Exercise input |

+ + +

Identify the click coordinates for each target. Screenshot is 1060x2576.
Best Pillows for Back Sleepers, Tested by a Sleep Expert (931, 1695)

+ + +

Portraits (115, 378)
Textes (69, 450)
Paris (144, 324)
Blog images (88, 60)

+ + +

What the task asks | Look back at the data above. Transcribe exactly the lines starting at the line that contains "Identify the click" and ending at the line that contains "Best Pillows for".

Result below |
Identify the click coordinates for each target. Screenshot is 1060x2576.
Best Pillows for Back Sleepers, Tested by a Sleep Expert (931, 1695)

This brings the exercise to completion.